While NVSHMEM provides a wide range of primitives, our kernels rely on only 3 functions, building all synchronization and fencing upon them.

nvshmemx_putmem_signal_nbi_warp
: Transfers a block of data from one device to another, while also setting a flag on the remote device. The operation either sets (NVSHMEM_SIGNAL_SET
) or increments (NVSHMEM_SIGNAL_ADD
) a 64-bit location. The flag is updated after the entire block of memory is transferred. If the remote device observed a change in the flag, it can safely access the buffer in its own memory. This function is useful for coalescing data transfer and synchronization.nvshmemx_signal_op
operates on a single memory location, typically a 64-bit flag, atomically setting or incrementing it. It is useful in sending over metadata and synchronizing devices.nvshmem_uint64_wait_until
is used on the receiving end of a signal, to poll a flag until the remote updates it.
Ensuring any form of ordering between operations through nvshmem_quiet
or nvshmem_fence
is expensive, thus our implementation of the kernels avoids the use of any other NVSHMEM primitives and minimizes any dependencies other than individual send-receive pairs. When sending data, we always use the non-blocking version of functions, without waiting for the data to be even sent out of the local rank. Other, implicit synchronization across the group of kernels ensures that these buffers are not destructively overwritten while the NICs need access to them.
NVSHMEM uses GPUDirect RDMA so that the NIC can directly read and write GPU memory for data exchange without involving CPUs. Furthermore, on ConnectX NICs, NVSHEMEM supports GPU-initiated communication (also known as Infiniband GPUDirect Async, or IBGDA), which allows GPU to post RDMA operations directly to NIC and to poll completion queue of NIC directly. On platforms that does not support GPU-initiated communication, NVSHMEM spawns a “proxy” thread on host CPU to initiate communication and poll completion on behalf of the GPU. NVSHMEM program is portable regardless of whether GPU-initiated communication is supported or not. However, GPU-initiated communication significantly cuts latency because it completely bypasses the detour to CPU.
Portable Kernels
We implement MoE communication through a pair of dispatch and combine kernels. The dispatch kernels are responsible for reading tokens and routing information on each rank, dispatching them to the appropriate experts. The combine kernels collect the activations produced by the experts and send them back to their source ranks, while also computing the weighted average from the selected experts based on the weights computed by the router. The kernels are further split into a send and receive component, in order to allow data transfers to be overlapped with computation. The send kernels are all non-blocking and non-synchronizing: they simply dispatch all the writes to the remotes. On the other end, the combine kernels only read from memory, waiting until all required data has been transferred. After dispatching work to the NICs, while the data is transferred asynchronously over the wire, the GPUs can do other useful work locally, such as applying shared experts or computing attention.
Each pair of kernels has its own symmetric memory buffers, which each rank allocating private storage to receive data from all other ranks. The maximal number of tokens that can be dispatched from a DP group is fixed across the ranks, which also sets the upper bound each rank can receive for each local expert from each DP rank. This allows sender ranks to derive a unique address on the destination rank to write to, without requiring any synchronization among them. After data is received, the kernels shuffle the tokens around to lay them out in memory in the optimal format required by the receiving kernels. While the buffers have a sizable dimension, they are re-used across all sequential layers of a model.

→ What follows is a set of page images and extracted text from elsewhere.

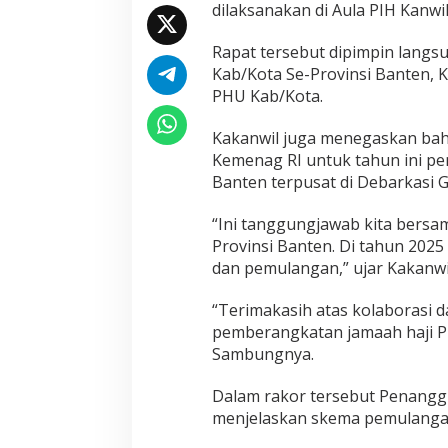
dilaksanakan di Aula PIH Kanwi
i
T
Rapat tersebut dipimpin langs
a
h
Kab/Kota Se-Provinsi Banten, 
u
PHU Kab/Kota.
n
1
Kakanwil juga menegaskan bahw
4
Kemenag RI untuk tahun ini pe
4
5
Banten terpusat di Debarkasi G
H
“Ini tanggungjawab kita bersa
Provinsi Banten. Di tahun 2025
dan pemulangan,” ujar Kakanwi
“Terimakasih atas kolaborasi d
pemberangkatan jamaah haji Pr
Sambungnya.
Dalam rakor tersebut Penang
menjelaskan skema pemulangan 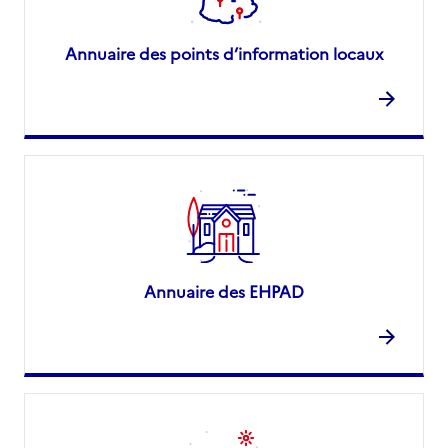
Annuaire des points d’information locaux
Annuaire des EHPAD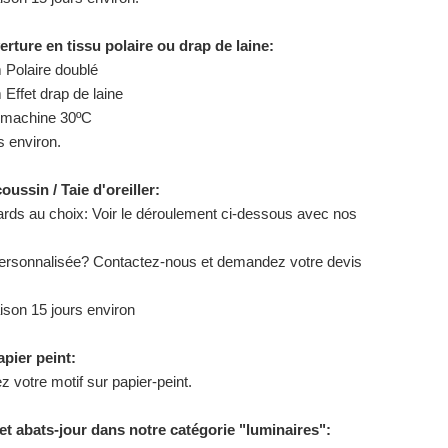
erture en tissu polaire ou drap de laine:
Polaire doublé
Effet drap de laine
n machine 30ºC
s environ.
ussin / Taie d'oreiller:
dards au choix: Voir le déroulement ci-dessous avec nos
ersonnalisée? Contactez-nous et demandez votre devis
aison 15 jours environ
pier peint:
votre motif sur papier-peint.
et abats-jour dans notre catégorie "luminaires":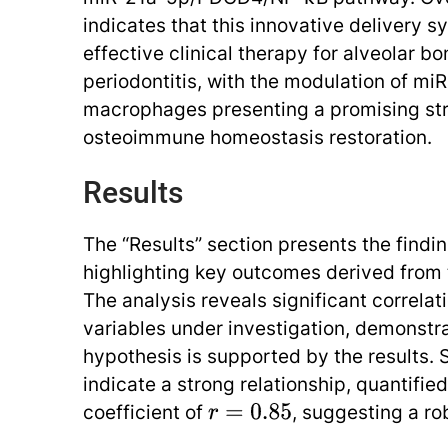
indicates that this innovative delivery 
effective clinical therapy for alveolar bo
periodontitis, with the modulation of mi
macrophages presenting a promising str
osteoimmune homeostasis restoration.
Results
The “Results” section presents the findin
highlighting key outcomes derived from 
The analysis reveals significant correla
variables under investigation, demonstr
hypothesis is supported by the results. S
indicate a strong relationship, quantified
coefficient of
, suggesting a ro
r
=
0.85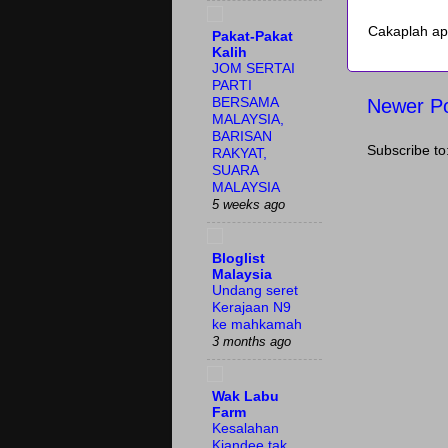
Cakaplah ap
Pakat-Pakat
Kalih
JOM SERTAI
PARTI
Newer P
BERSAMA
MALAYSIA,
BARISAN
Subscribe to
RAKYAT,
SUARA
MALAYSIA
5 weeks ago
Bloglist
Malaysia
Undang seret
Kerajaan N9
ke mahkamah
3 months ago
Wak Labu
Farm
Kesalahan
Kiandee tak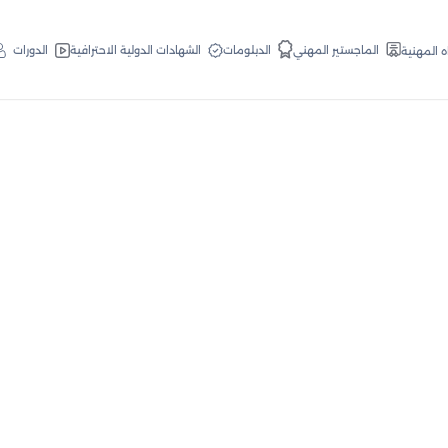
الدبلومات
الماجستير المهني
الشهادات الدولية الاحترافية
الدورات
ه المهنية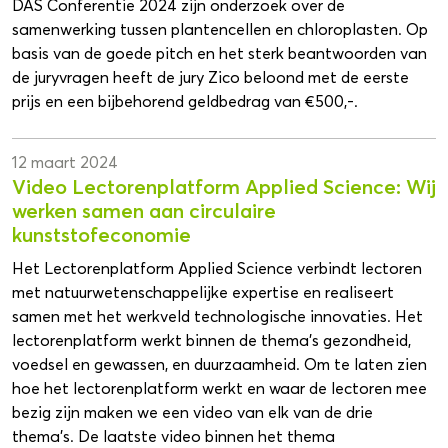
DAS Conferentie 2024 zijn onderzoek over de
samenwerking tussen plantencellen en chloroplasten. Op
basis van de goede pitch en het sterk beantwoorden van
de juryvragen heeft de jury Zico beloond met de eerste
prijs en een bijbehorend geldbedrag van €500,-.
12 maart 2024
Video Lectorenplatform Applied Science: Wij
werken samen aan circulaire
kunststofeconomie
Het Lectorenplatform Applied Science verbindt lectoren
met natuurwetenschappelijke expertise en realiseert
samen met het werkveld technologische innovaties. Het
lectorenplatform werkt binnen de thema’s gezondheid,
voedsel en gewassen, en duurzaamheid. Om te laten zien
hoe het lectorenplatform werkt en waar de lectoren mee
bezig zijn maken we een video van elk van de drie
thema’s. De laatste video binnen het thema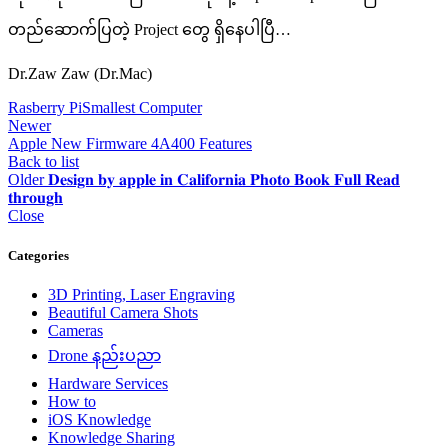
တည်ဆောက်ပြတဲ့ Project တွေ ရှိနေပါပြီ…
Dr.Zaw Zaw (Dr.Mac)
Rasberry Pi
Smallest Computer
Newer
Apple New Firmware 4A400 Features
Back to list
Older
𝐃𝐞𝐬𝐢𝐠𝐧 𝐛𝐲 𝐚𝐩𝐩𝐥𝐞 𝐢𝐧 𝐂𝐚𝐥𝐢𝐟𝐨𝐫𝐧𝐢𝐚 𝐏𝐡𝐨𝐭𝐨 𝐁𝐨𝐨𝐤 𝐅𝐮𝐥𝐥 𝐑𝐞𝐚𝐝
𝐭𝐡𝐫𝐨𝐮𝐠𝐡
Close
Categories
3D Printing, Laser Engraving
Beautiful Camera Shots
Cameras
Drone နည်းပညာ
Hardware Services
How to
iOS Knowledge
Knowledge Sharing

The only form of global synchronization, as illustrated in the figure above, is implemented in the combine-receive kernel. Once data is dispatched from send, a rank returns and continues execution when it receives all the tokens it requires from the other ranks and enters the combine send kernels as soon as they are processed. The barrier in combine-receive ensures that no rank can run ahead and start dispatch-send while any other rank is still waiting to receive data, potentially causing destructive overlapping. Synchronization is done in the combine kernel for simplicity, as an optimization the same barrier could be implementing between the dispatch receive and the combine send kernels, further reducing latency by allowing the NICs more time to settle the transfers while the GPU is running other kernels.
Both kernels are split across all available SMs of the devices: while the dispatch send and combine receive kernels must parallelize across a per-rank maximum token count (max_m
), the dispatch receive and combine send kernels must handle that many tokens from each rank and local expert, for a maximum of max_m * (num_experts // EP) * (EP // TP)
.
Dispatch
The dispatch kernel is responsible for dispatching tokens and block scaling factors to peers which host the experts the tokens were routed to. The sender side relies on warp specialization to parallelize two tasks: aggregating routing information to determine how many tokens are sent from each rank and packing the tokens into messages to be dispatched to the remote. The receiver side first waits for all the token counts to be received, then it reads and unpacks the payloads from shared memory into the tensors that will be passed on to the downstream Grouped GEMM kernels. It also stores information into buffers shared with the combine kernels, to indicate where each token should be sent back. This information is required as the receive kernel shuffles tokens around in contiguous buffers in a non-deterministic order.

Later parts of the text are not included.